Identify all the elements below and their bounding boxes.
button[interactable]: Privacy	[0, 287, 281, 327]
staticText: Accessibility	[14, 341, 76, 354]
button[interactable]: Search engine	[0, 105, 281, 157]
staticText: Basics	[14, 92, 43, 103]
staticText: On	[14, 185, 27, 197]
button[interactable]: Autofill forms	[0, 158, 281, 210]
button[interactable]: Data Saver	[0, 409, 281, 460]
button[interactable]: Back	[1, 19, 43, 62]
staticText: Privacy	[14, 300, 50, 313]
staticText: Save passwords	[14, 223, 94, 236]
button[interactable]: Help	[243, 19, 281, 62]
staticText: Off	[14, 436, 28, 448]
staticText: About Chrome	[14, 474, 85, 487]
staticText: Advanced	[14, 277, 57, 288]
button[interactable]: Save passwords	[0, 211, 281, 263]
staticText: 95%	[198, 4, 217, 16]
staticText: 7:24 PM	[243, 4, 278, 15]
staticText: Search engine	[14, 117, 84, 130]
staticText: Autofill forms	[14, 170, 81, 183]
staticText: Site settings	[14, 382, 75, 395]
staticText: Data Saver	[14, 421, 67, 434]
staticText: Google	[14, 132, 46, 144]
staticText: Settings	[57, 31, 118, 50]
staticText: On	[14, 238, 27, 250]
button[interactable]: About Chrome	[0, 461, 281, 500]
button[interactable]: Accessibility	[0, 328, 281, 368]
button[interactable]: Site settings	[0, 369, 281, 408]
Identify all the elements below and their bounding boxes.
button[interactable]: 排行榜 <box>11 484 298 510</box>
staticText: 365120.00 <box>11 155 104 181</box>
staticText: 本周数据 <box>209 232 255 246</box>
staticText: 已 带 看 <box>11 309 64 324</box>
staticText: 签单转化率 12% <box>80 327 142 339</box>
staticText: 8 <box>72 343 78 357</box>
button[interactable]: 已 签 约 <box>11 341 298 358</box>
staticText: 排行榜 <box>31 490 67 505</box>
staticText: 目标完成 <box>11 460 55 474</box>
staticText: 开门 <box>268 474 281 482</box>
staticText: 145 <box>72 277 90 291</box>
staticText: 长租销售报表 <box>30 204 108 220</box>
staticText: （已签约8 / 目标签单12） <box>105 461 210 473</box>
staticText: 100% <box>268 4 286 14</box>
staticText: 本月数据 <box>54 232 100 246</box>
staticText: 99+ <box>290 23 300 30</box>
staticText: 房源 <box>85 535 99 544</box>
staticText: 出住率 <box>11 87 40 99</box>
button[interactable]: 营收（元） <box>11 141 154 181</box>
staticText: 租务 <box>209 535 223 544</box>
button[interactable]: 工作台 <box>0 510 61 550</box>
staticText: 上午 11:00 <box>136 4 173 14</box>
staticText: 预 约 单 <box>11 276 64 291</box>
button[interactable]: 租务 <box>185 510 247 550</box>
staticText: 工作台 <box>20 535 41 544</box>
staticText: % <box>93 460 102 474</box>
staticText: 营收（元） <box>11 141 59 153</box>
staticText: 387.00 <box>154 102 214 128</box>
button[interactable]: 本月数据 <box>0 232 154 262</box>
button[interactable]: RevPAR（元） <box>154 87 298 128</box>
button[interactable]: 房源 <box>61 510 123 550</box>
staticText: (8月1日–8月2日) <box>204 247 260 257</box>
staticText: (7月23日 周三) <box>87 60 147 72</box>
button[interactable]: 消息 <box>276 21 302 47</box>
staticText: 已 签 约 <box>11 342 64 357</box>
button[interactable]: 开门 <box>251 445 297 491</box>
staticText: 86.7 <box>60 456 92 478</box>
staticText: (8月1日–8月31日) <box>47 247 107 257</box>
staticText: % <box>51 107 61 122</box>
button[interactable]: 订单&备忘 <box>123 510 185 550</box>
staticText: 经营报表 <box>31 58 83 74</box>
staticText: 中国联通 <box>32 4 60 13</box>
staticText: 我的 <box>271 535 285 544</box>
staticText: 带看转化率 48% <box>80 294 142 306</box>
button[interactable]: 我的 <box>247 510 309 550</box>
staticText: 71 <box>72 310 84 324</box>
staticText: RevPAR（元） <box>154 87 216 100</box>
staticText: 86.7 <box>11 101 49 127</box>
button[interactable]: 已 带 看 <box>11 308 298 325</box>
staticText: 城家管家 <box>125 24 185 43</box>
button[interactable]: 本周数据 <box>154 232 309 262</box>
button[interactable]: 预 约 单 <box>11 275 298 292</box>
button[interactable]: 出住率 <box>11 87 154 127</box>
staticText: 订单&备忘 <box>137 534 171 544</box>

+++

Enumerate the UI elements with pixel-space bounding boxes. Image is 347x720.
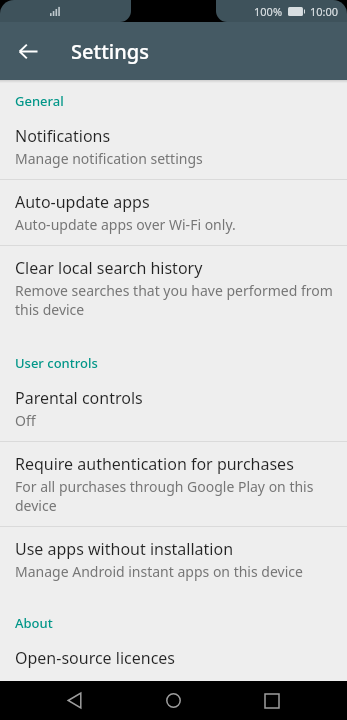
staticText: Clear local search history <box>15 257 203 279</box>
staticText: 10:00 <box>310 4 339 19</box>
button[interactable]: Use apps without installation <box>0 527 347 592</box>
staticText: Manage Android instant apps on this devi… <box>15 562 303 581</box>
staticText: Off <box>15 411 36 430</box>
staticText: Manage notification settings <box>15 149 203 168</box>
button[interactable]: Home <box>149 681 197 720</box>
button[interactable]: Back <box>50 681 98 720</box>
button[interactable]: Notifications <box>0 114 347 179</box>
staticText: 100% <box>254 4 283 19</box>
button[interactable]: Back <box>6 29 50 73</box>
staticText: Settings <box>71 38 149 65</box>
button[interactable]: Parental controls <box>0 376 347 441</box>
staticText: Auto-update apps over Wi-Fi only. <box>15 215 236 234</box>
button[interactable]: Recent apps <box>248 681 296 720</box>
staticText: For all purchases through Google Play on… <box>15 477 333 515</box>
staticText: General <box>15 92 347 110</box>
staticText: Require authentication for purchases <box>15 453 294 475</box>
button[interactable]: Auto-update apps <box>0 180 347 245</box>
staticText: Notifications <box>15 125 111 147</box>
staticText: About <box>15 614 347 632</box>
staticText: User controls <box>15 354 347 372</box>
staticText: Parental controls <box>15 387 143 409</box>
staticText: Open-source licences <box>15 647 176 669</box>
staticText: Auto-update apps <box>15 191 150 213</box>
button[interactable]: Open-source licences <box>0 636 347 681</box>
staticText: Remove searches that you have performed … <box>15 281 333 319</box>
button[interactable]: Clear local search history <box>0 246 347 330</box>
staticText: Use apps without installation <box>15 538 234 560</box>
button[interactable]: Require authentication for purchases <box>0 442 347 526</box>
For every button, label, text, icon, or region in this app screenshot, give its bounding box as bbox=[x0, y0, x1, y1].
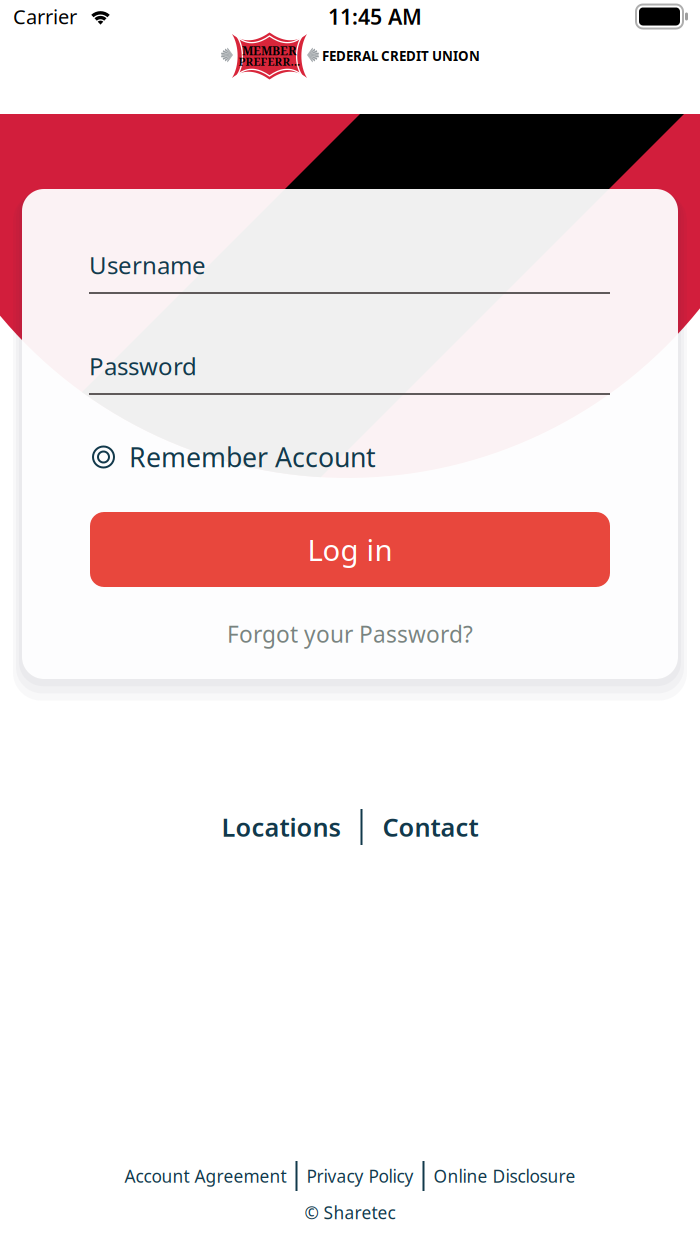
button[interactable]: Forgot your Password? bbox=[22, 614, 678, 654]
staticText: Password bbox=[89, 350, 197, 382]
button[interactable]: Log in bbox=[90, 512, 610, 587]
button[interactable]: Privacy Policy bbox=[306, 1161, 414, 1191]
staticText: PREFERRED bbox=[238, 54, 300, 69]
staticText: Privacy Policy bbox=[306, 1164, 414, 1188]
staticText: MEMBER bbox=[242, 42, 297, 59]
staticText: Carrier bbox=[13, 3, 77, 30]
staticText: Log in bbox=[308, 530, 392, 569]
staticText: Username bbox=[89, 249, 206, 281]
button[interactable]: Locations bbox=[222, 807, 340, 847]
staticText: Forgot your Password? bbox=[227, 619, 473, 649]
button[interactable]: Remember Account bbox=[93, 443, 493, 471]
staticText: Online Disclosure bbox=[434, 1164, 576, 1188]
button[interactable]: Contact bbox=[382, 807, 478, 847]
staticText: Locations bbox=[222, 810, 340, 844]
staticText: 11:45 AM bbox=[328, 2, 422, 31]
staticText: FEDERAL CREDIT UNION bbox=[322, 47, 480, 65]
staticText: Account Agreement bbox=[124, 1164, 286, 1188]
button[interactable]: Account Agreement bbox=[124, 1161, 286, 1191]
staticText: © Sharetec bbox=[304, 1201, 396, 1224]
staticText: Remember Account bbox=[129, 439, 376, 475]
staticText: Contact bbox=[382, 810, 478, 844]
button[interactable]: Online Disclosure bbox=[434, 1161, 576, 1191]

+++

§ **TASK ITEM**
Nothing but a number should be returned: the count of lines in the listing that contain the string "Data".

§ **THE ANSWER**
2